Inspired by Dr. A. K. Benjamin's years working as a clinical neuropsychologist at a London hospital, this multilayered narrative interweaves Benjamin's own sometimes shocking personal experiences with those of his mentally disordered patients.
... after just a few pages of dazzling writing, this book’s form changes, and it begins to seem not really a set of case notes after all, more the mischievous jottings of a cartographer, mapping the neural connections of his own disturbing thoughts ... full of the provocative reflections of a discontented, challenging mind ... In this book, the medical curtain is pulled back and our stand-in for the avuncular Sacks is revealed to be a bluffing circus ringmaster with a megaphone ... Insanity has often been depicted in literature as a descent – a one-way ticket to a mental underground. But in considering the subject while he is himself in the midst of madness, honestly portraying and displaying it with great humour and skill, Benjamin achieves a miraculous feat of psychiatric mountaineering. Among his achievements is to write a book that itself performs the encroachment of mental ill-health, as it skips between transparency and a rising mania-fuelled obfuscation. The author still manages to be a reliable witness – just.

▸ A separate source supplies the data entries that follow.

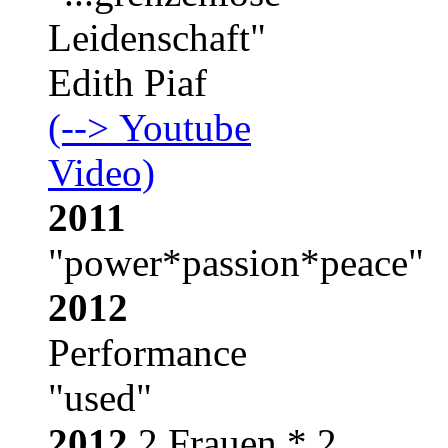
Leidenschaft"
Edith Piaf
(--> Youtube
Video)
2011
"power*passion*peace"
2012
Performance
"
us
2012
2 Frauen * 2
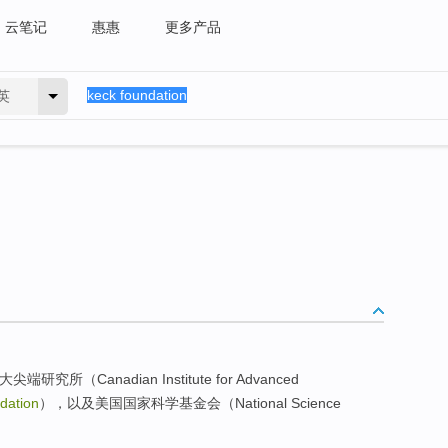
云笔记
惠惠
更多产品
英
拿大尖端研究所（Canadian Institute for Advanced
dation
），以及美国国家科学基金会（National Science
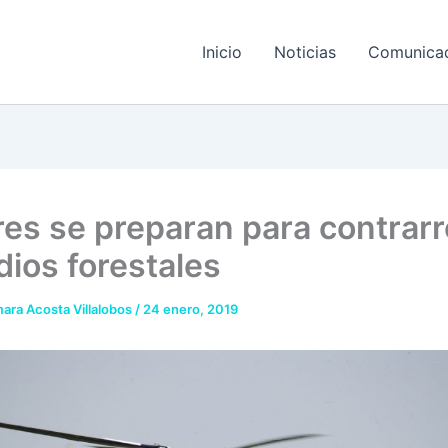
Inicio
Noticias
Comunica
ares se preparan para contrarr
dios forestales
ara Acosta Villalobos
/
24 enero, 2019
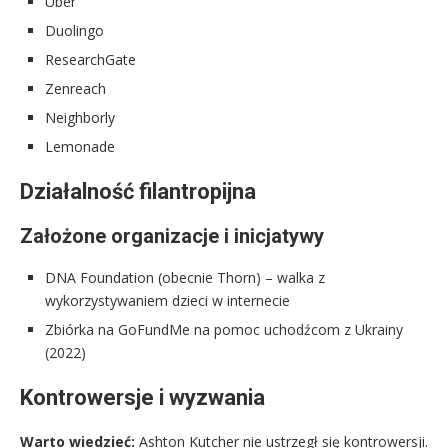
Uber
Duolingo
ResearchGate
Zenreach
Neighborly
Lemonade
Działalność filantropijna
Założone organizacje i inicjatywy
DNA Foundation (obecnie Thorn) – walka z
wykorzystywaniem dzieci w internecie
Zbiórka na GoFundMe na pomoc uchodźcom z Ukrainy
(2022)
Kontrowersje i wyzwania
Warto wiedzieć:
Ashton Kutcher nie ustrzegł się kontrowersji.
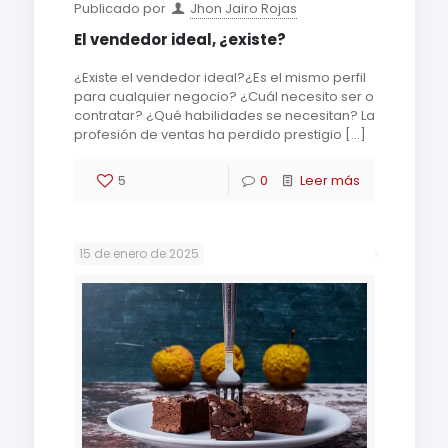
Publicado por
Jhon Jairo Rojas
El vendedor ideal, ¿existe?
¿Existe el vendedor ideal?¿Es el mismo perfil
para cualquier negocio? ¿Cuál necesito ser o
contratar? ¿Qué habilidades se necesitan? La
profesión de ventas ha perdido prestigio
[…]
5
0
Leer más
15 de enero de 2025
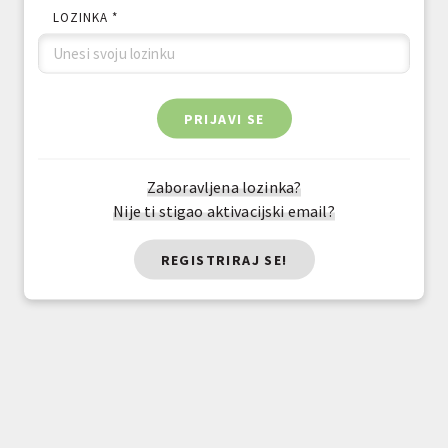
LOZINKA *
PRIJAVI SE
Zaboravljena lozinka?
Nije ti stigao aktivacijski email?
REGISTRIRAJ SE!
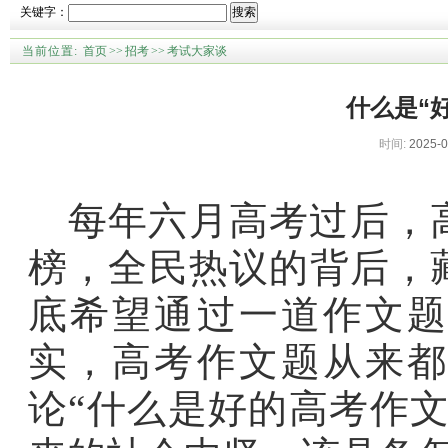
关键字：
搜索
当前位置:
首页
>>
招考
>>
考试大家谈
什么是“
时间:
2025-0
每年六月高考过后，
榜，全民热议的背后，
底希望通过一道作文题
实，高考作文题从来都
论“什么是好的高考作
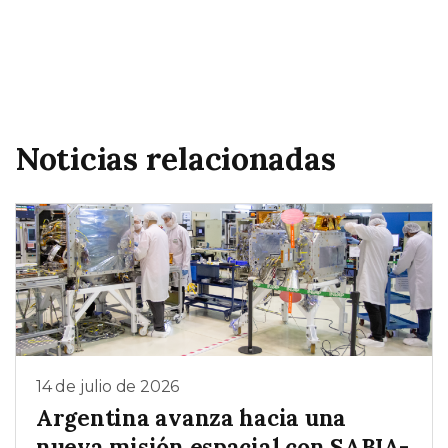
Noticias relacionadas
14 de julio de 2026
Argentina avanza hacia una
nueva misión espacial con SABIA-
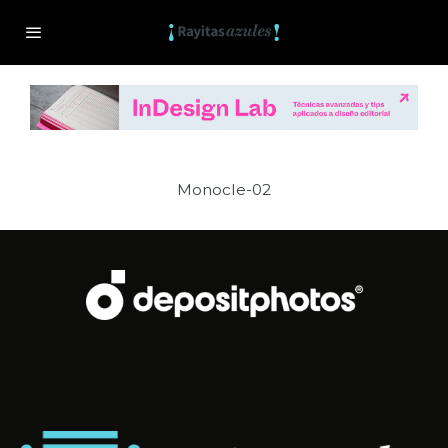
Monocle-02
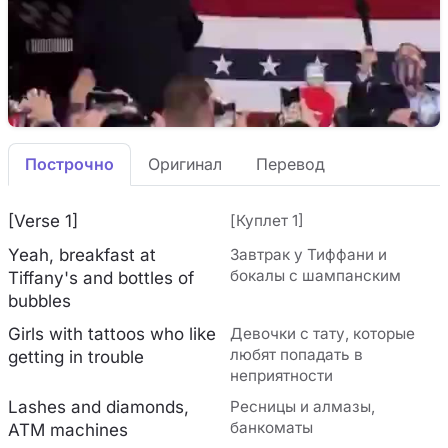
Построчно
Оригинал
Перевод
[Verse 1]
[Куплет 1]
Yeah, breakfast at
Завтрак у Тиффани и
бокалы с шампанским
Tiffany's and bottles of
bubbles
Girls with tattoos who like
Девочки с тату, которые
любят попадать в
getting in trouble
неприятности
Lashes and diamonds,
Ресницы и алмазы,
банкоматы
ATM machines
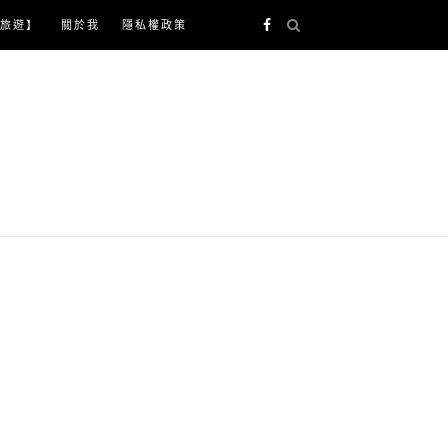
旅遊】
關於我
隱私權政策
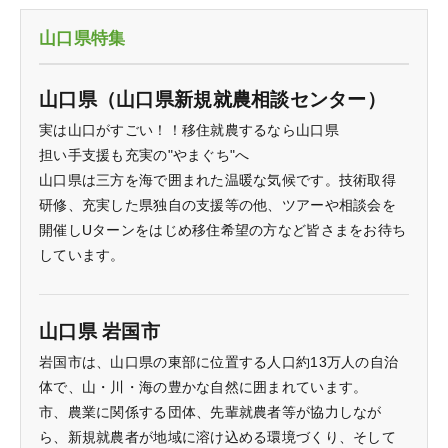
山口県特集
山口県（山口県新規就農相談センター）
実は山口がすごい！！移住就農するなら山口県
担い手支援も充実の"やまぐち"へ
山口県は三方を海で囲まれた温暖な気候です。技術取得
研修、充実した県独自の支援等の他、ツアーや相談会を
開催しUターンをはじめ移住希望の方など皆さまをお待ち
しています。
山口県 岩国市
岩国市は、山口県の東部に位置する人口約13万人の自治
体で、山・川・海の豊かな自然に囲まれています。
市、農業に関係する団体、先輩就農者等が協力しなが
ら、新規就農者が地域に溶け込める環境づくり、そして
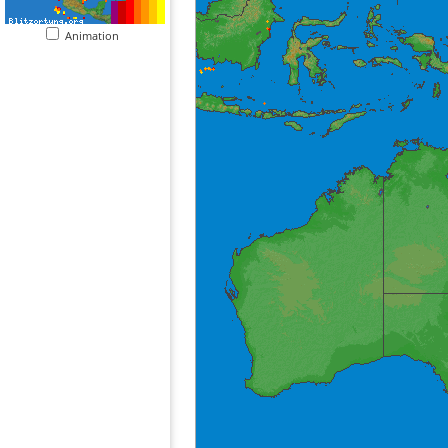
Animation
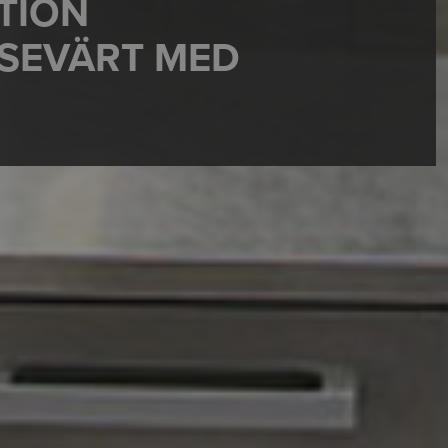
TION
SEVÄRT MED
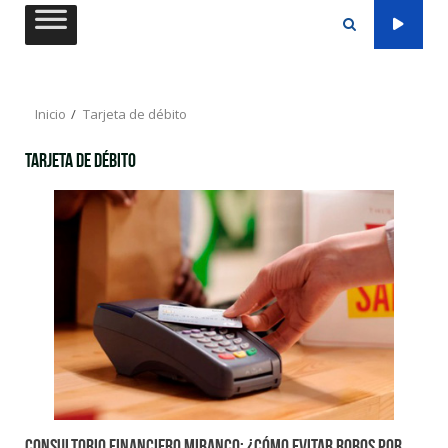
Saltar
al
contenido
Inicio
Tarjeta de débito
Tarjeta de débito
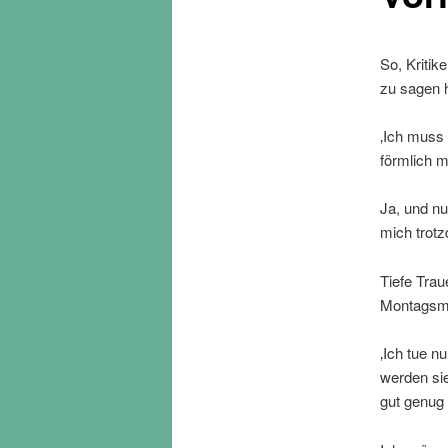
So, Kritik
zu sagen 
‚Ich muss 
förmlich mi
Ja, und nu
mich trotz
Tiefe Traue
Montagsmo
‚Ich tue n
werden sie
gut genug 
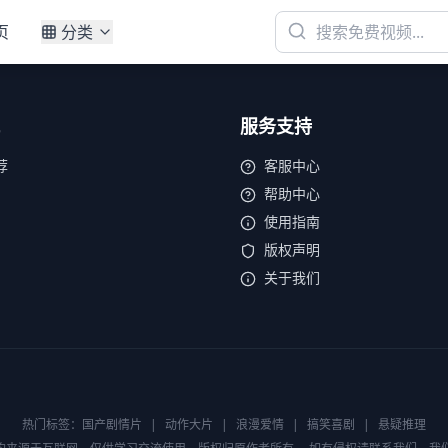
页
分类
服务支持
荐
客服中心
帮助中心
使用指南
版权声明
关于我们
热门标签：
国产剧情片
|
动作大片
|
浪漫爱情
|
搞笑喜剧
|
悬疑推理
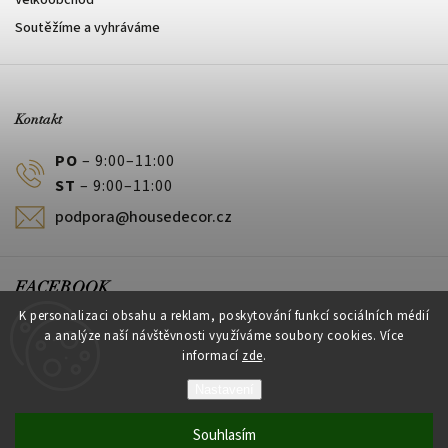
Velkoobchod
Soutěžíme a vyhráváme
Kontakt
PO
– 9:00–11:00
ST
– 9:00–11:00
podpora@housedecor.cz
FACEBOOK
K personalizaci obsahu a reklam, poskytování funkcí sociálních médií
a analýze naší návštěvnosti využíváme soubory cookies. Více
informací
zde
.
PLATEBNÍ METODY
Nastavení
Souhlasím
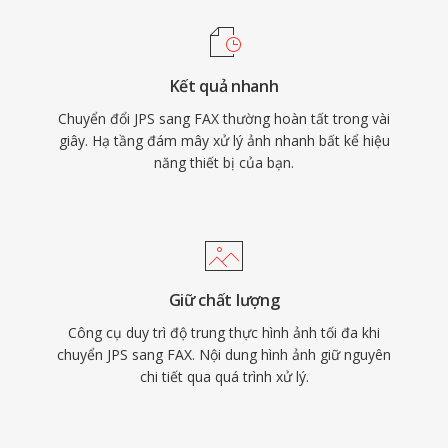
Kết quả nhanh
Chuyển đổi JPS sang FAX thường hoàn tất trong vài
giây. Hạ tầng đám mây xử lý ảnh nhanh bất kể hiệu
năng thiết bị của bạn.
Giữ chất lượng
Công cụ duy trì độ trung thực hình ảnh tối đa khi
chuyển JPS sang FAX. Nội dung hình ảnh giữ nguyên
chi tiết qua quá trình xử lý.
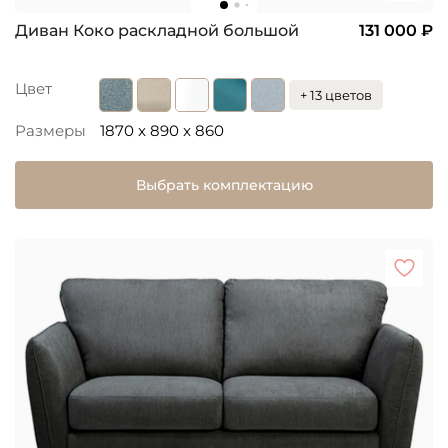
Диван Коко раскладной большой
131 000 ₽
Цвет
+ 13 цветов
Размеры
1870 x 890 x 860
Выбрать комплектацию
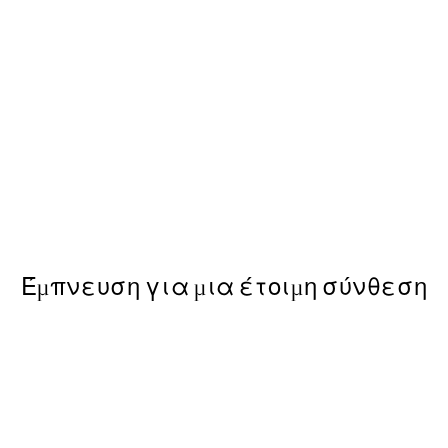
50%*
each and the Falaise d'Amont Poster
Monet - Coup de vent Poster
Από 9,98 €
19,95 €
Έμπνευση για μια έτοιμη σύνθεση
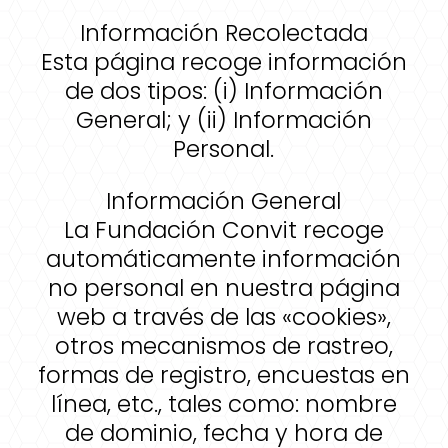
Información Recolectada
Esta página recoge información
de dos tipos: (i) Información
General; y (ii) Información
Personal.
Información General
La Fundación Convit recoge
automáticamente información
no personal en nuestra página
web a través de las «cookies»,
otros mecanismos de rastreo,
formas de registro, encuestas en
línea, etc., tales como: nombre
de dominio, fecha y hora de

...magnificently unsettling ... His interest isn’t merely in describing this empathy but evoking it, slightly coercively, from the reader (there’s an annoying yet undeniably powerful twist in this tale that I’m trying to sidestep) ... Benjamin’s narrative creeps along the borders of his case studies. His patients’ suffering recalls his own ... He reels off superbly sympathetic statements — 'patients are often our imagined others' — with the kind of professional tenderness worthy of Oliver Sacks. He is no Sacks. Something stranger is afoot ... The language suddenly changes, turns jagged and gnomic ... This book about madness becomes itself the chronicle of a shattering breakdown ... Certain sections are inevitably difficult to follow ... Be advised: You’ll need a mighty tolerance for that Laingian mythopoeic perspective of mental illness to make it through this maze. But succeed and its conclusion feels like a benediction.
The eight lines that preface Let Me Not Be Mad slice straight to the singed, fast-beating heart of a mental-health memoir like no other ... Benjamin is kinetic company, his rangy intelligence matched with a fondness for rarefied locution (he can never resist a 'lickerish' mouth) and indelible images ... The book’s second half fuses an alarming, increasingly claustrophobic psychodrama with irresistibly sharp cultural commentary that makes even greying bugbears such as listicles and the misuse of the word 'literally' seem fresh ... this is a text that constantly interrogates the very act of narrativisation, together with its limitations and the tricks that our minds play on us with it ... a wild, genre-defying wake-up call of a book.